BEGIN

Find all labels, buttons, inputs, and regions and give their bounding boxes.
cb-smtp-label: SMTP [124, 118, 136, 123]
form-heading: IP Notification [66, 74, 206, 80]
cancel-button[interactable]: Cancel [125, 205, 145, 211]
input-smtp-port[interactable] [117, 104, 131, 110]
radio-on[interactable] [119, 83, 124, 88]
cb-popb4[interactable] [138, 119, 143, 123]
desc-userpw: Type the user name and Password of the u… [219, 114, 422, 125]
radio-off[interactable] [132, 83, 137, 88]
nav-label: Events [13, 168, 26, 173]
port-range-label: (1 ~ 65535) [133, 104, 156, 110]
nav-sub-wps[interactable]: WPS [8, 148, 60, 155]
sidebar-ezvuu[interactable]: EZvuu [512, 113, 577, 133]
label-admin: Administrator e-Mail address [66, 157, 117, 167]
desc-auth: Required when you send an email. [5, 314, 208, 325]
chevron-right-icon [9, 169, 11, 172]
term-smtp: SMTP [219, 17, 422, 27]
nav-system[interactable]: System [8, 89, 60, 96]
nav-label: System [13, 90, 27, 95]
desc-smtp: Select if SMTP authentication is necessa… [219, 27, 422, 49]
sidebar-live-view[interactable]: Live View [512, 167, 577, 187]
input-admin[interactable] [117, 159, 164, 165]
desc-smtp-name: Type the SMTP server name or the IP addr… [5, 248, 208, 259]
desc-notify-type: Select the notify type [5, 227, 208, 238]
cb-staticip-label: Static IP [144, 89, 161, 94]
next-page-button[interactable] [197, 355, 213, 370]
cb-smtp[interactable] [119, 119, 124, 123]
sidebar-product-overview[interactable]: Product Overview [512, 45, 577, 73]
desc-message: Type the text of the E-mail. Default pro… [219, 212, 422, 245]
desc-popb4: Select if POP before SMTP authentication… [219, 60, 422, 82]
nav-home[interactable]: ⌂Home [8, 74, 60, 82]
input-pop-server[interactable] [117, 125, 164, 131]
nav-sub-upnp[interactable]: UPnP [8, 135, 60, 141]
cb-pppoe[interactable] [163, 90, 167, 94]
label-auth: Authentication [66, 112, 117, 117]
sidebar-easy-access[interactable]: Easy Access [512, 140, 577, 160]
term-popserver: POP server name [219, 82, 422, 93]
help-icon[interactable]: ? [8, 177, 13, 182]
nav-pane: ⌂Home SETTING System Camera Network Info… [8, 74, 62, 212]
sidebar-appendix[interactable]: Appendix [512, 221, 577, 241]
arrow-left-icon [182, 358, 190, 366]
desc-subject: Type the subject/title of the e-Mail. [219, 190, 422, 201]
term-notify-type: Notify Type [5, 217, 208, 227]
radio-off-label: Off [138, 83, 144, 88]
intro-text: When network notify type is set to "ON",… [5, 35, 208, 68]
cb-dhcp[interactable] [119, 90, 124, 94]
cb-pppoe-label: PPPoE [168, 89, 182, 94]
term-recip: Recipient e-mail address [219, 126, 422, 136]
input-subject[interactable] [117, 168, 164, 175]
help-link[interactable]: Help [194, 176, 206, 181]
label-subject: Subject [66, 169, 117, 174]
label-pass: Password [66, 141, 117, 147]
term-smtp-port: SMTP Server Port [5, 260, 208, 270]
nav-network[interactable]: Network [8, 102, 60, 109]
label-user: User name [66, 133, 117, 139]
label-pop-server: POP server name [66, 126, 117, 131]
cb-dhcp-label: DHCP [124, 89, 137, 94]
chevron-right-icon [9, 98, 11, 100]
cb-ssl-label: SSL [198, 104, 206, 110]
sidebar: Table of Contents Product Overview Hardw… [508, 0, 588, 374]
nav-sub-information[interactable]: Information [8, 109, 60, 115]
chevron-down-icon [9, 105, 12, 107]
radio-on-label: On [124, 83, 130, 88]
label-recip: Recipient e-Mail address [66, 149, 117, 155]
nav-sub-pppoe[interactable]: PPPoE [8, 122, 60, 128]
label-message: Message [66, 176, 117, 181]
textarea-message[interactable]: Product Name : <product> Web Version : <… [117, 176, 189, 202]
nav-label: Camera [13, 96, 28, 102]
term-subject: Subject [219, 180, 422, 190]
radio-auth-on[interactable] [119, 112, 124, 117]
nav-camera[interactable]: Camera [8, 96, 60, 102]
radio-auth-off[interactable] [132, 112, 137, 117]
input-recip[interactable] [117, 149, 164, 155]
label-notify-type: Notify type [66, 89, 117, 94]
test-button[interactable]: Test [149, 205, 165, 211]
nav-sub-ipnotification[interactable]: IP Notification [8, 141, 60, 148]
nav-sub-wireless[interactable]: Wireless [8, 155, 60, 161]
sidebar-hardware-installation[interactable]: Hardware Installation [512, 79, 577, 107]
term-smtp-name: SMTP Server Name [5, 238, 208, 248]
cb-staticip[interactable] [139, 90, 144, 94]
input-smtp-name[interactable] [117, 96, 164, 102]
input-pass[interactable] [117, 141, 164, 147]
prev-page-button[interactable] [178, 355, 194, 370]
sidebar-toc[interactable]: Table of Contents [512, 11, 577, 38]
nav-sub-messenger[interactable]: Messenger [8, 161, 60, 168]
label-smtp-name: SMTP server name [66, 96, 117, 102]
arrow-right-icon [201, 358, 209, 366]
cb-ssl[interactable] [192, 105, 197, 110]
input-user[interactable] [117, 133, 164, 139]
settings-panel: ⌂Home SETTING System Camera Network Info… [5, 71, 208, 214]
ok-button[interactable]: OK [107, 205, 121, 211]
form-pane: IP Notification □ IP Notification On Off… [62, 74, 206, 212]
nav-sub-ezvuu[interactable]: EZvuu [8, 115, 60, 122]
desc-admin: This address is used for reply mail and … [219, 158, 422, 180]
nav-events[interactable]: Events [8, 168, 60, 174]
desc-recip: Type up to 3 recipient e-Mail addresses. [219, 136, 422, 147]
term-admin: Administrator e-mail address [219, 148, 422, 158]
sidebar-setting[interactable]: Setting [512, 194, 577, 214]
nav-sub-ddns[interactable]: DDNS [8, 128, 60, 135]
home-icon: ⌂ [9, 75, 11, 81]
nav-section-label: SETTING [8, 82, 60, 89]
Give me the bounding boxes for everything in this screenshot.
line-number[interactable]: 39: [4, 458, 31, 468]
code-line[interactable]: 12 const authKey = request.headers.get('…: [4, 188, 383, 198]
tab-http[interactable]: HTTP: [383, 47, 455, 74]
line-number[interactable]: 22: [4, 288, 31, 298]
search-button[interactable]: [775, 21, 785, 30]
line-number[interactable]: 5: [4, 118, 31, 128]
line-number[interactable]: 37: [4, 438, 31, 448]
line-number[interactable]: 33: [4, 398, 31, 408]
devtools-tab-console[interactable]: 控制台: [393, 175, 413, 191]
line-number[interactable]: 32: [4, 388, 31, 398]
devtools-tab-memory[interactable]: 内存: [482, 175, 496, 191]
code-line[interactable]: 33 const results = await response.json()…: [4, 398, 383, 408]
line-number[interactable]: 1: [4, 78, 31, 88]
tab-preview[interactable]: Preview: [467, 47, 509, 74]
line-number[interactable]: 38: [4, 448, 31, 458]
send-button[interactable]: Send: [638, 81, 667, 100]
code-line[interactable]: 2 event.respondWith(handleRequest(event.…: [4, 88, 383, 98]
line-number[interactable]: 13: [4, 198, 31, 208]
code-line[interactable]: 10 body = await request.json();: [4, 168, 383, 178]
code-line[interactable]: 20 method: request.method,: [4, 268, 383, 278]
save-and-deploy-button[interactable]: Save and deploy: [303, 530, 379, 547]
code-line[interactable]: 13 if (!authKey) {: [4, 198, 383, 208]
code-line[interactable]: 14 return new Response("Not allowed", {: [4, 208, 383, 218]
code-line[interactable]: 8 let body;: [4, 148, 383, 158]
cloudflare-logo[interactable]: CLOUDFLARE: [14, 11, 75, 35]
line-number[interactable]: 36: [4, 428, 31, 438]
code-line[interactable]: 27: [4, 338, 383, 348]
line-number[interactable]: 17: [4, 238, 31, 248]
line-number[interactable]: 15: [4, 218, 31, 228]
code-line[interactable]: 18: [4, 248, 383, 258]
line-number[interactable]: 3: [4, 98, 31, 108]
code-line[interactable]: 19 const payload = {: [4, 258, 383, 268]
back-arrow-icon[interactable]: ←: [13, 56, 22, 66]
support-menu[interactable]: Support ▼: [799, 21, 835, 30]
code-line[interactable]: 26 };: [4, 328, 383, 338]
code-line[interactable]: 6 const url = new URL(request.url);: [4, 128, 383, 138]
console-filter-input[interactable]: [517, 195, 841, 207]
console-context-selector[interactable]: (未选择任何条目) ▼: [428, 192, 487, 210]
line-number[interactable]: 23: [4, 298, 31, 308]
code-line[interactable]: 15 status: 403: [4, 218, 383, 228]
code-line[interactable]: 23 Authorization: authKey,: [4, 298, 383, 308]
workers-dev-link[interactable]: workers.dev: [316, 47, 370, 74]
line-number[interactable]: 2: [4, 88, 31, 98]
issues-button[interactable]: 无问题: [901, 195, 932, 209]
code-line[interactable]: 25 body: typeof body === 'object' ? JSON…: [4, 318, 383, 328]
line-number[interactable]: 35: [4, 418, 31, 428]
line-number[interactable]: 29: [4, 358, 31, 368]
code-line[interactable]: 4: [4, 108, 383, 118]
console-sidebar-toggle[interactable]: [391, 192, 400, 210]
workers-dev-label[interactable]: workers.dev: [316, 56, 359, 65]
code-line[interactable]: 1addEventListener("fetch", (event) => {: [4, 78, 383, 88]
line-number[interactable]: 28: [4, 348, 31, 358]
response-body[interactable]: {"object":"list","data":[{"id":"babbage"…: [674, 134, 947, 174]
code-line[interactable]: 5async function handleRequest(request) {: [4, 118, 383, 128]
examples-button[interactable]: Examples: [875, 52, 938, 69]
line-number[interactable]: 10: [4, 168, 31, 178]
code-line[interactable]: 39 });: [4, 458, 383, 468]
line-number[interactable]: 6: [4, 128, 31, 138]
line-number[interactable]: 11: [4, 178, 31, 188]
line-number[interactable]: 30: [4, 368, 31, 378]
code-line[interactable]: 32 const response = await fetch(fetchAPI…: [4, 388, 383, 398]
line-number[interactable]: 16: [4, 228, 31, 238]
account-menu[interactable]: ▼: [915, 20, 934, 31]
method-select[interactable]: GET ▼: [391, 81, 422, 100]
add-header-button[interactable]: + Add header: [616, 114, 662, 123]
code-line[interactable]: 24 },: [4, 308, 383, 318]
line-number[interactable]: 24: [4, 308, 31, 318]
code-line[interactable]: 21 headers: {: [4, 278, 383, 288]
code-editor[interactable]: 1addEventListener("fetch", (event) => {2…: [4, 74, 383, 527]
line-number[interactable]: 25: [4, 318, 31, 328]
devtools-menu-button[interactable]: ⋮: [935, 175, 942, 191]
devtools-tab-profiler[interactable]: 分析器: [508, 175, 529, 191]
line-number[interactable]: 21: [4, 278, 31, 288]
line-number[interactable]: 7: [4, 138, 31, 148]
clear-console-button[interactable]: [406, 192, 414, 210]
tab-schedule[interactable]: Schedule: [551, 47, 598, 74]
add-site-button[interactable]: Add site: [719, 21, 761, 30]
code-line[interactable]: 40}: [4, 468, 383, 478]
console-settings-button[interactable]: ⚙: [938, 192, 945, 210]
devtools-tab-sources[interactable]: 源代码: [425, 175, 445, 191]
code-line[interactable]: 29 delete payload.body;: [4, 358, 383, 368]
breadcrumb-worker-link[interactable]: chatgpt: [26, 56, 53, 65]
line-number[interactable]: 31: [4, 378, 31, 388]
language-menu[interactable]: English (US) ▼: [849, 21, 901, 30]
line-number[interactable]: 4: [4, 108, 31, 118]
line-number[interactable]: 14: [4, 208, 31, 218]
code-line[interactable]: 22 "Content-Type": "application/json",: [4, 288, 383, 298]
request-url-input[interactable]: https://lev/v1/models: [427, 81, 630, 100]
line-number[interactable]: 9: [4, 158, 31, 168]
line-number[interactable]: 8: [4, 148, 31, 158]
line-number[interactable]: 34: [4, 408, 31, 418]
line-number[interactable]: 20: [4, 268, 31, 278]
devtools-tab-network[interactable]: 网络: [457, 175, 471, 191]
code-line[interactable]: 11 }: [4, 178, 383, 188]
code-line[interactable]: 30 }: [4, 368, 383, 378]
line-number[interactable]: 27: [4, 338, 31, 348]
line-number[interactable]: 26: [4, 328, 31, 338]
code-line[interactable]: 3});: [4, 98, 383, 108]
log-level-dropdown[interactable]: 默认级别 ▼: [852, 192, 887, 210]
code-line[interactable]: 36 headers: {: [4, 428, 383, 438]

END

Activity:
In the listing above, find each line containing "object" and copy it.

Solution below:
code-line[interactable]: 25 body: typeof body === 'object' ? JSON…: [4, 318, 383, 328]
response-body[interactable]: {"object":"list","data":[{"id":"babbage"…: [674, 134, 947, 174]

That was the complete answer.